:: INPUT DATA ::
━━━━━━

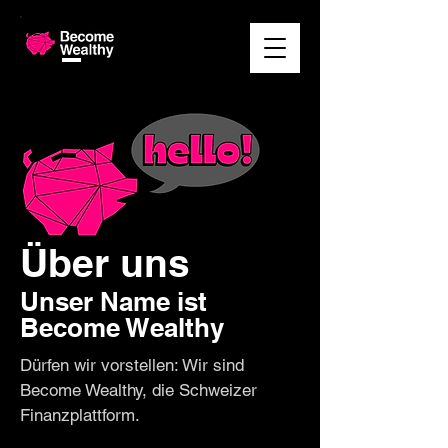
Über uns
Unser Name ist
Become Wealthy
Dürfen wir vorstellen: Wir sind
Become Wealthy, die Schweizer
Finanzplattform.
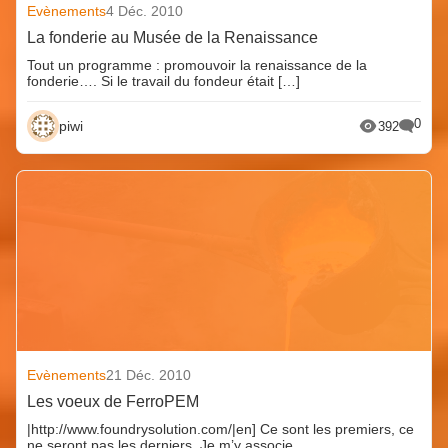
Evènements
4 Déc. 2010
La fonderie au Musée de la Renaissance
Tout un programme : promouvoir la renaissance de la
fonderie…. Si le travail du fondeur était […]
0
piwi
392
Evènements
21 Déc. 2010
Les voeux de FerroPEM
|http://www.foundrysolution.com/|en] Ce sont les premiers, ce
ne seront pas les derniers. Je m’y associe.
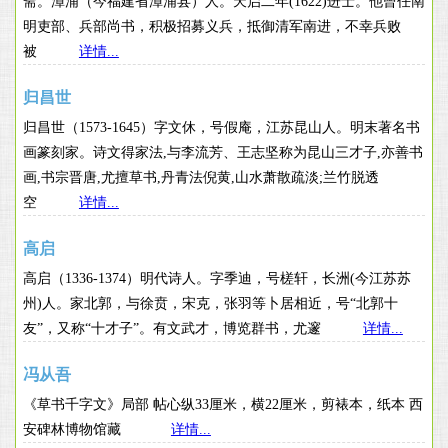
斋。漳浦（今福建省漳浦县）人。天启二年(1622)进士。他曾任南
明吏部、兵部尚书，积极招募义兵，抵御清军南进，不幸兵败
被
详情...
归昌世
归昌世（1573-1645）字文休，号假庵，江苏昆山人。明末著名书
画篆刻家。诗文得家法,与李流芳、王志坚称为昆山三才子,亦善书
画,书宗晋唐,尤擅草书,丹青法倪黄,山水萧散疏淡;兰竹脱透
空
详情...
高启
高启（1336-1374）明代诗人。字季迪，号槎轩，长洲(今江苏苏
州)人。家北郭，与徐贲，宋克，张羽等卜居相近，号“北郭十
友”，又称“十才子”。有文武才，博览群书，尤邃
详情...
冯从吾
《草书千字文》局部 帖心纵33厘米，横22厘米，剪裱本，纸本 西
安碑林博物馆藏
详情...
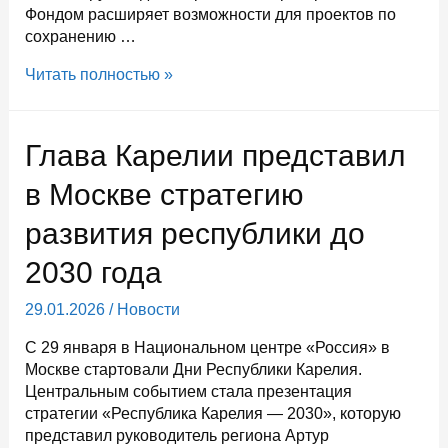
Фондом расширяет возможности для проектов по
сохранению …
Креативному
Читать полностью »
потенциалу
Карелии
поможет
Глава Карелии представил
раскрыться
Президентский
в Москве стратегию
фонд
развития республики до
культурных
инициатив
2030 года
29.01.2026
/
Новости
С 29 января в Национальном центре «Россия» в
Москве стартовали Дни Республики Карелия.
Центральным событием стала презентация
стратегии «Республика Карелия — 2030», которую
представил руководитель региона Артур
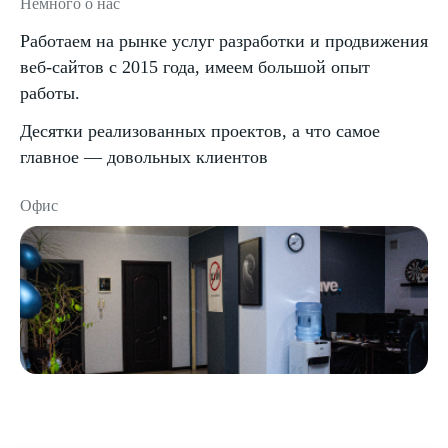
Немного о нас
Работаем на рынке услуг разработки и продвижения
веб-сайтов с 2015 года, имеем большой опыт
работы.
Десятки реализованных проектов, а что самое
главное — довольных клиентов
Офис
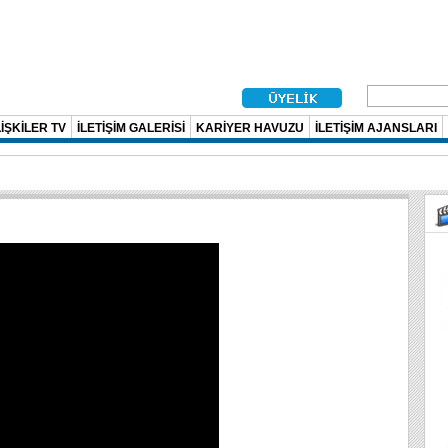
İŞKİLER TV
İLETİŞİM GALERİSİ
KARİYER HAVUZU
İLETİŞİM AJANSLARI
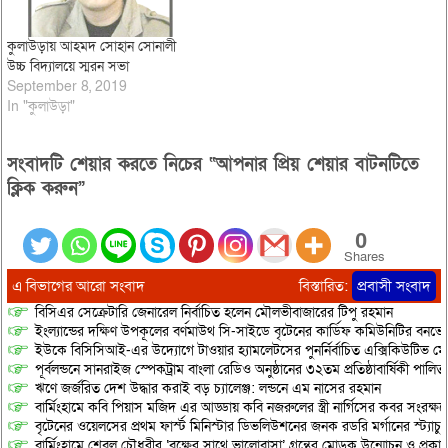
কুলাউড়ায় আহমদ সোহান সোনালী
উচ্চ বিদ্যালয়ে স্মরন সভা
September 8, 2019
In "কুলাউড়া"
সংবাদটি শেয়ার করতে নিচের “আপনার প্রিয় শেয়ার বাটনটিতে
ক্লিক করুন”
0
Shares
এ বিভাগের আরো সংবাদ
বিস্তারিত:
প্রবাসী সংবাদ
বিসিএর সেক্রেটারি জেনারেল নির্বাচিত হলেন মৌলভীবাজারের টিপু রহমান
ইংল্যান্ডের দক্ষিণ উপকূলের বর্ণমাউথ সি-সাইডে বৃটেনের কার্ডিফ কমিউনিটির বনভো
ইউকে বিসিসিআই-এর উদ্যোগে টাওয়ার হ্যামলেটসের পুনর্নির্বাচিত এক্সিকিউটিভ মে
পূর্বলন্ডনে সানরাইজ স্পেকট্রাম বাংলা রেডিও অনুষ্ঠানের ৩২তম প্রতিষ্ঠাবার্ষিকী পালিত
​ঋণে জর্জরিত দেশ উদ্ধার করাই বড় চ্যালেঞ্জ: লন্ডনে এম নাসের রহমান
বার্মিংহামে কবি পিয়াস মজিদ এর আড্ডায় কবি নজরুলের স্ত্রী নার্গিসের কবর সংরক্ষ
বৃটেনের ওয়েলসের প্রথম ফার্স্ট মিনিস্টার ডিভলিউশনের জনক রডরি মর্গানের স্ট্যাচু কা
বার্মিংহামে শেবুল চৌধুরীর ‘বৃক্ষের সাথে ভালোবাসা’ গ্রন্থের মোড়ক উন্মোচন ও প্রকা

━━━━━━

:: TASK GOAL ::
All that belongs in the answer is the run of lines above from the line containing "ইংল্যান্ডের দক্ষিণ উপকূলের" through the line containing "পূর্বলন্ডনে সানরাইজ স্পেকট্রাম", exactly as written.

:: YOUR RESPONSE ::
ইংল্যান্ডের দক্ষিণ উপকূলের বর্ণমাউথ সি-সাইডে বৃটেনের কার্ডিফ কমিউনিটির বনভো
ইউকে বিসিসিআই-এর উদ্যোগে টাওয়ার হ্যামলেটসের পুনর্নির্বাচিত এক্সিকিউটিভ মে
পূর্বলন্ডনে সানরাইজ স্পেকট্রাম বাংলা রেডিও অনুষ্ঠানের ৩২তম প্রতিষ্ঠাবার্ষিকী পালিত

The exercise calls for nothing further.